The Metropolitan Taxicab Commission has asked a St. Louis County judge to force Uber to stop operating in St. Louis.
The regulatory body on Monday filed suit against the company, 19 alleged UberX drivers, and anyone else who may have driven a vehicle for UberX, saying the parties are operating in direct violation of the Commission's vehicle-for-hire code.
UberX began operating in St. Louis and St. Louis County in September, in direct defiance of the Taxicab Commission. It also filed an anti-trust lawsuit against the MTC, the same day the commission voted to allow UberX to operate as long as drivers were fingerprinted.
The application for a temporary restraining order alleges that Uber X is a transportation network company. The vehicle-for-hire code says drivers for such companies must undergo fingerprint and background checks, and have a class E chauffeurs' license. The vehicles must also be registered with the MTC. The lawsuit says that 10 of the 19 named drivers did not have the appropriate driver's license, and none had gotten the necessary registrations from the MTC.
The lawsuit also alleged that the background checks conducted by UberX were insufficient. One driver, the MTC claimed, has a suspended license and another a pending warrant in Wellston for a moving violation. A third has a larceny conviction for stealing between $50 and $200.
"Defendant's actions put the general public in the city of St. Louis and St. Louis County at an immediate risk of harm because the Metropolitan Taxicab Commission has no current means to verify the safety of the vehicles for hire or to confirm that the drivers are appropriate candidates for operation of vehicles for hire in the City of St. Louis and St. Louis County," the MTC lawsuit said. "Defendant's conduct resulted in irreparable harm to the Metropolitan Taxicab Commission because Defendants disregard for the Metropolitan Taxicab Commission Vehicle for Hire code will materially and detrimentally the Metropolitan Taxicab's ability to exercise its police power to protect the public."
In a statement, Sagar Shah, the general manager of Uber St. Louis, said he was not surprised the MTC was "yet again trying to stifle competition and deny people the transportation choices they have in other cities.
"Their anti-competitive conduct is not only wrong, it's illegal," Shah said. "We look forward to resolving our case in court and continuing to serve the people of St. Louis with safe rides and more economic opportunities."
Ride-sharing and the courts
This is not the first time the MTC has gone to court to defend its authority to regulate ride-sharing services and stop them from operating in the St.
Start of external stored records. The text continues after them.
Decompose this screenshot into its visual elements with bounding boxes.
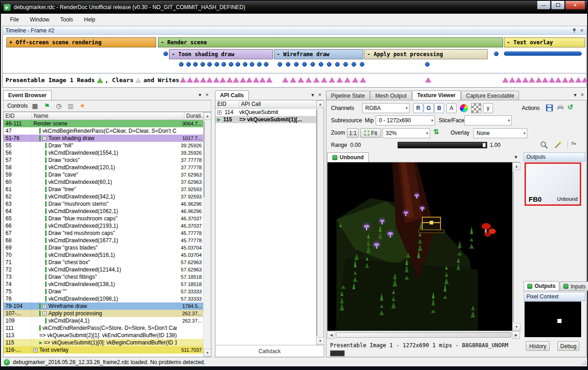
draw-dot[interactable]	[207, 62, 212, 67]
minimize-button[interactable]: —	[537, 1, 551, 10]
zoom-fit-button[interactable]: Fit	[360, 128, 381, 138]
draw-dot[interactable]	[360, 62, 364, 67]
event-row[interactable]: 71Draw "chest box"57.62963	[4, 259, 203, 266]
event-row[interactable]: 61Draw "tree"37.92593	[4, 186, 203, 193]
event-browser-close-icon[interactable]: ×	[205, 92, 209, 98]
event-row[interactable]: 51-76−Toon shading draw1017.7...	[4, 135, 203, 142]
refresh-icon[interactable]: ↺	[567, 103, 573, 111]
green-channel-button[interactable]: G	[424, 103, 434, 113]
draw-dot[interactable]	[327, 62, 331, 67]
draw-dot[interactable]	[343, 62, 348, 67]
menu-window[interactable]: Window	[24, 15, 55, 25]
blue-channel-button[interactable]: B	[434, 103, 444, 113]
pixel-context-view[interactable]	[525, 302, 581, 337]
overlay-select[interactable]: None▾	[473, 128, 527, 138]
tab-pipeline-state[interactable]: Pipeline State	[326, 91, 370, 100]
event-row[interactable]: 58vkCmdDrawIndexed(120,1)37.77778	[4, 164, 203, 171]
tree-expander-icon[interactable]: +	[42, 304, 47, 308]
scroll-down-icon[interactable]: ▼	[513, 323, 520, 331]
timeline-bar[interactable]: - Apply post processing	[364, 49, 488, 59]
bookmark-icon[interactable]: ⚑	[42, 101, 52, 110]
tab-outputs[interactable]: Outputs	[524, 281, 559, 291]
api-calls-scrollbar[interactable]: ▲ ▼	[316, 100, 324, 345]
menu-file[interactable]: File	[5, 15, 24, 25]
col-eid[interactable]: EID	[4, 112, 32, 120]
debug-button[interactable]: Debug	[557, 341, 579, 351]
texture-list-dropdown-icon[interactable]: ▾	[514, 154, 520, 162]
timeline-bar[interactable]: - Render scene	[158, 37, 503, 47]
draw-dot[interactable]	[186, 62, 191, 67]
export-icon[interactable]	[556, 104, 565, 112]
timeline-bar[interactable]: - Toon shading draw	[169, 49, 273, 59]
event-row[interactable]: 65Draw "blue mushroom caps"46.37037	[4, 215, 203, 222]
resize-grip[interactable]	[580, 360, 586, 365]
event-row[interactable]: 116-...+Text overlay511.7037	[4, 346, 203, 354]
close-button[interactable]: ×	[565, 1, 585, 10]
texture-display[interactable]	[327, 162, 512, 331]
maximize-button[interactable]	[551, 1, 565, 10]
event-row[interactable]: 57Draw "rocks"37.77778	[4, 156, 203, 164]
title-bar[interactable]: debugmarker.rdc - RenderDoc Unofficial r…	[1, 1, 587, 14]
event-row[interactable]: 107-...−Apply post processing262.37...	[4, 310, 203, 317]
event-row[interactable]: 75Draw ""57.33333	[4, 288, 203, 295]
tree-expander-icon[interactable]: +	[33, 348, 37, 352]
clock-icon[interactable]: ◷	[54, 101, 63, 110]
tab-texture-viewer[interactable]: Texture Viewer	[412, 90, 461, 100]
event-row[interactable]: 68vkCmdDrawIndexed(1677,1)45.77778	[4, 237, 203, 244]
draw-dot[interactable]	[264, 62, 268, 67]
draw-dot[interactable]	[352, 62, 356, 67]
event-row[interactable]: 47vkCmdBeginRenderPass(C=Clear, D=Clear,…	[4, 127, 203, 135]
scroll-up-icon[interactable]: ▲	[513, 162, 520, 170]
menu-tools[interactable]: Tools	[55, 15, 79, 25]
checkerboard-background-button[interactable]	[471, 103, 481, 113]
draw-dot[interactable]	[236, 62, 240, 67]
api-calls-header[interactable]: EID API Call	[215, 100, 324, 109]
draw-dot[interactable]	[302, 62, 307, 67]
event-row[interactable]: 74vkCmdDrawIndexed(138,1)57.18518	[4, 281, 203, 288]
event-row[interactable]: 63Draw "mushroom stems"46.96296	[4, 200, 203, 208]
zoom-1to1-button[interactable]: 1:1	[347, 128, 359, 138]
stats-icon[interactable]: ▥	[66, 101, 75, 110]
event-row[interactable]: 64vkCmdDrawIndexed(1062,1)46.96296	[4, 208, 203, 215]
draw-dot[interactable]	[229, 62, 233, 67]
color-wheel-icon[interactable]	[460, 104, 468, 112]
col-eid[interactable]: EID	[215, 100, 239, 108]
scroll-up-icon[interactable]: ▲	[316, 100, 324, 108]
tab-inputs[interactable]: Inputs	[560, 281, 588, 291]
slice-face-select[interactable]: ▾	[464, 115, 512, 125]
api-calls-close-icon[interactable]: ×	[318, 92, 321, 98]
col-api-call[interactable]: API Call	[239, 100, 324, 108]
gamma-button[interactable]: γ	[483, 103, 493, 113]
star-icon[interactable]: *	[78, 101, 87, 110]
event-row[interactable]: 56vkCmdDrawIndexed(1554,1)39.25926	[4, 149, 203, 156]
tab-event-browser[interactable]: Event Browser	[3, 90, 52, 100]
red-channel-button[interactable]: R	[413, 103, 423, 113]
fb0-thumbnail[interactable]: FB0 Unbound	[525, 162, 581, 206]
autofit-wand-icon[interactable]	[554, 141, 562, 149]
event-row[interactable]: 46-111Render scene3064.7...	[4, 120, 203, 127]
draw-dot[interactable]	[200, 62, 205, 67]
draw-dot[interactable]	[193, 62, 198, 67]
event-browser-menu-icon[interactable]: ▾	[199, 92, 201, 98]
draw-dot[interactable]	[163, 52, 168, 56]
draw-dot[interactable]	[257, 62, 262, 67]
scroll-down-icon[interactable]: ▼	[316, 337, 324, 345]
event-row[interactable]: 78-104+Wireframe draw1784.5...	[4, 302, 203, 310]
toolbar-overflow-icon[interactable]: ≡▾	[571, 140, 576, 146]
scroll-up-icon[interactable]: ▲	[204, 112, 211, 120]
grid-icon[interactable]: ▦	[31, 101, 40, 110]
tab-api-calls[interactable]: API Calls	[215, 90, 249, 100]
timeline-panel[interactable]: + Off-screen scene rendering- Render sce…	[2, 35, 587, 88]
timeline-bar[interactable]: - Text overlay	[504, 37, 585, 47]
texture-vscrollbar[interactable]: ▲ ▼	[512, 162, 520, 331]
tree-expander-icon[interactable]: −	[42, 312, 47, 316]
callstack-section[interactable]: Callstack	[215, 345, 324, 357]
event-row[interactable]: 111vkCmdEndRenderPass(C=Store, D=Store, …	[4, 324, 203, 332]
event-row[interactable]: 72vkCmdDrawIndexed(12144,1)57.62963	[4, 266, 203, 273]
draw-dot[interactable]	[425, 62, 430, 67]
range-slider-thumb[interactable]	[483, 143, 486, 147]
api-calls-menu-icon[interactable]: ▾	[311, 92, 314, 98]
flip-y-icon[interactable]: ⇅	[433, 128, 439, 136]
api-call-row[interactable]: ▶115=> vkQueueSubmit(1)[...	[215, 116, 324, 123]
texture-viewer-menu-icon[interactable]: ▾	[574, 92, 577, 98]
Louis area.
In April 2014, Uber's competitor Lyft began offering rides in the St. Louis area, despite a cease-and-desist order from the MTC. (Unlike Uber, the Lyft had not been working with regulators before it launched.) The MTC won a temporary restraining order, and later a preliminary injunction, which has been in place since July 2014. A hearing in the case is scheduled for December 7.
The taxi commission has allowed two app-based transportation companies to operate in the St. Louis area. Uber Black, which allows people to book town cars and other premium sedans on demand, launched in St. Louis nearly a year ago. Carmel Car, a company that dispatches traditional cabs, has been in the St. Louis market since 2014.